Search and Seizure in Educational Settings
Excerpted from Dr. Vacca's April 2014 Ed Law Newsletter on legal and policy issues related to search and seizure

"Beginning in the mid-1970s and moving through the mid-1980s public school administrators across this country were being called upon “to search students and their property, principally for harboring or dealing in drugs.” (Vacca and Bosher, 2012) Because a growing number of these searches raised a question regarding the applicability of the Fourth Amendment to the United States Constitution they found their way into court where, as a general rule, final decisions were inconsistent. A uniform judicial standard was needed to specifically address public school administrator- not police- initiated searches. This was accomplished when the United States Supreme Court handed down New Jersey v. T.L.O. (1985)—its first public school student-related search decision.
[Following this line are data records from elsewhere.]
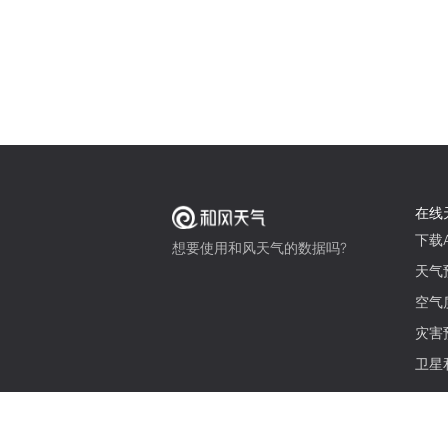
在线
下载A
想要使用和风天气的数据吗?
天气
空气
灾害
卫星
The T.L.O Standard. Emphasizing that students do not forfeit their Fourth Amendment protections or waive their privacy interests and expectations simply because they enter school property, Justice White also made it clear that student privacy interests and expectations must be balanced against the fact that school officials (as government agents) possess a “legitimate need to maintain an environment in which learning can take place.” In his view, while “[m]aintaining order in the classroom has never been easy…. in recent years, school disorder has often taken particularly ugly forms: drug use and violent crime in schools have become major problems….” Because school officials are different from the police they need “a certain degree of flexibility in school disciplinary procedures….” To enable this the standard created by the Court to apply in school administrator-initiated searches poses the following questions: (1) At its inception do school administrators have reasonable suspicion (different from and lesser than the police standard of probable cause) to suspect that a violation of school policy, or school rules, or the law is present? (2) Is the search, as conducted (i.e., its scope), reasonably related to the purpose for the search?"